Please print nothing but the lines from the one with "Showusthecode" to the last line of the records below, and omit pictures.

Records to use Block Start

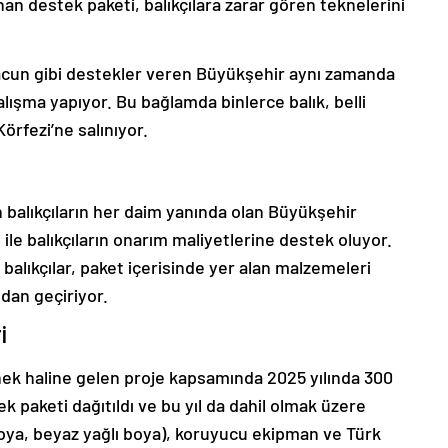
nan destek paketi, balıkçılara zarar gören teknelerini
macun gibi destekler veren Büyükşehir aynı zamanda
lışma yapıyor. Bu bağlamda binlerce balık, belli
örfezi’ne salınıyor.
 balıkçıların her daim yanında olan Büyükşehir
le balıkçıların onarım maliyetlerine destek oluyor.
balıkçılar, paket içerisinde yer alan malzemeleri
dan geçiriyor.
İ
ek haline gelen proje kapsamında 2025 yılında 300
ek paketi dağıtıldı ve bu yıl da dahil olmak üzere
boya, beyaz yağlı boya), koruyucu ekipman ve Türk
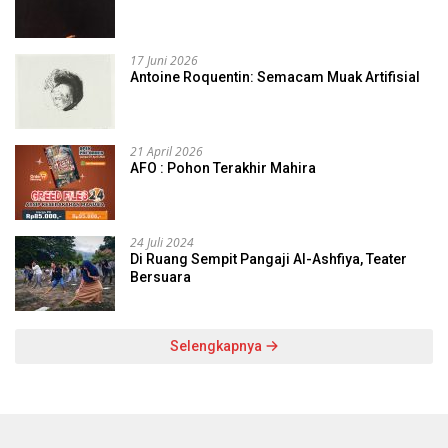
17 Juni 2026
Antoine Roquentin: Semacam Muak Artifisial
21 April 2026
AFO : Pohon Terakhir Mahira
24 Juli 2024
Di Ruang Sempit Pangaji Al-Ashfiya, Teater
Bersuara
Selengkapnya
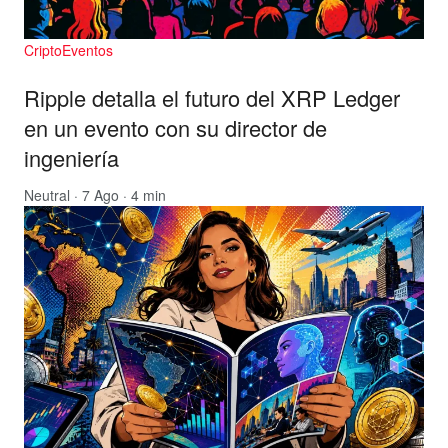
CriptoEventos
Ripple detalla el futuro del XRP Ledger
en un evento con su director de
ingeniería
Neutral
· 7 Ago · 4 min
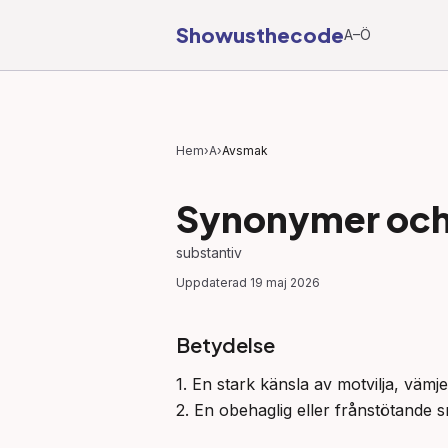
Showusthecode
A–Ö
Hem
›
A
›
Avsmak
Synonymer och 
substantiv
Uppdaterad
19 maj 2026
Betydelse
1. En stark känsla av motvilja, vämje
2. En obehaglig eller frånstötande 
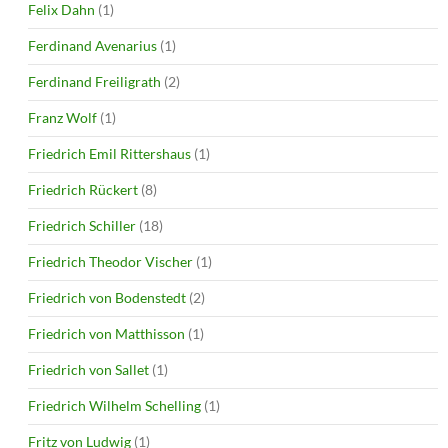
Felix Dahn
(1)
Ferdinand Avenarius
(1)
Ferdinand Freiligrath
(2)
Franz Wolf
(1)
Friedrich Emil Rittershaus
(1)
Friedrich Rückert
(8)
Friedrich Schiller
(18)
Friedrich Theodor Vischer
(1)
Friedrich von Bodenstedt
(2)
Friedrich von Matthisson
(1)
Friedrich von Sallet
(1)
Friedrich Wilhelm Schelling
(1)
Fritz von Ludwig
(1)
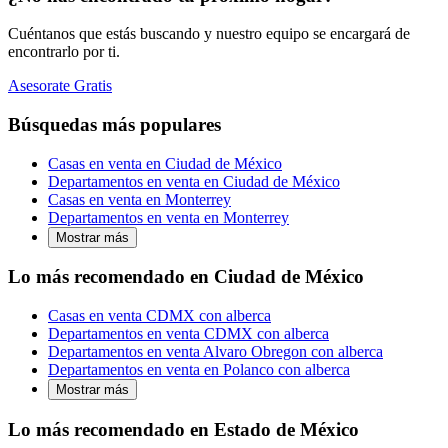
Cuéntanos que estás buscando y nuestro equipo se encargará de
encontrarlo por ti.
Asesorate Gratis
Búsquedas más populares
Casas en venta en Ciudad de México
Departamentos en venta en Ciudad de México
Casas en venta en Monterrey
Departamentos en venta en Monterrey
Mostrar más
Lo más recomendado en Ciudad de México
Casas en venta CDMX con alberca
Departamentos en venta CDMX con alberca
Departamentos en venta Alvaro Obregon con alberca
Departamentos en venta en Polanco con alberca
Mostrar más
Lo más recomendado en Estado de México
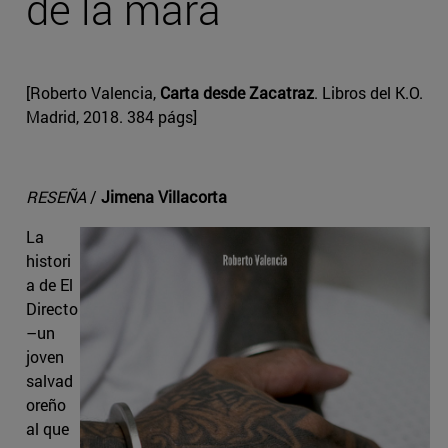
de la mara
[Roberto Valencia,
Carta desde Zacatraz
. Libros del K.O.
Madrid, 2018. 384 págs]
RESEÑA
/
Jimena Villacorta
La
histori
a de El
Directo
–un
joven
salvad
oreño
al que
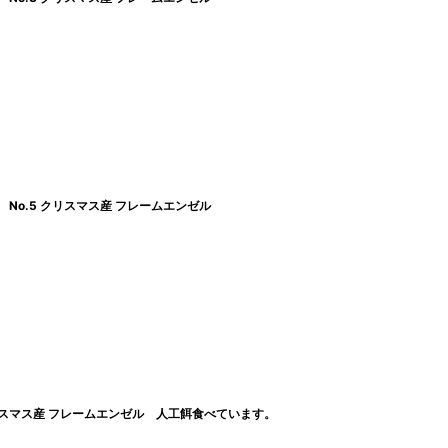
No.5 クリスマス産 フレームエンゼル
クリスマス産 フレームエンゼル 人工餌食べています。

Records to use Block End

Task solution =>
Showusthecode
A–Ö
Hem
›
A
›
Avsmak
Synonymer och 
substantiv
Uppdaterad
19 maj 2026
Betydelse
1. En stark känsla av motvilja, vämje
2. En obehaglig eller frånstötande 
Felix Dahn
(1)
Ferdinand Avenarius
(1)
Ferdinand Freiligrath
(2)
Franz Wolf
(1)
Friedrich Emil Rittershaus
(1)
Friedrich Rückert
(8)
Friedrich Schiller
(18)
Friedrich Theodor Vischer
(1)
Friedrich von Bodenstedt
(2)
Friedrich von Matthisson
(1)
Friedrich von Sallet
(1)
Friedrich Wilhelm Schelling
(1)
Fritz von Ludwig
(1)
Cuéntanos que estás buscando y nuestro equipo se encargará de
encontrarlo por ti.
Asesorate Gratis
Búsquedas más populares
Casas en venta en Ciudad de México
Departamentos en venta en Ciudad de México
Casas en venta en Monterrey
Departamentos en venta en Monterrey
Mostrar más
Lo más recomendado en Ciudad de México
Casas en venta CDMX con alberca
Departamentos en venta CDMX con alberca
Departamentos en venta Alvaro Obregon con alberca
Departamentos en venta en Polanco con alberca
Mostrar más
Lo más recomendado en Estado de México
de la mara
[Roberto Valencia,
Carta desde Zacatraz
. Libros del K.O.
Madrid, 2018. 384 págs]
RESEÑA
/
Jimena Villacorta
La
histori
a de El
Directo
–un
joven
salvad
oreño
al que
No.5 クリスマス産 フレームエンゼル
クリスマス産 フレームエンゼル 人工餌食べています。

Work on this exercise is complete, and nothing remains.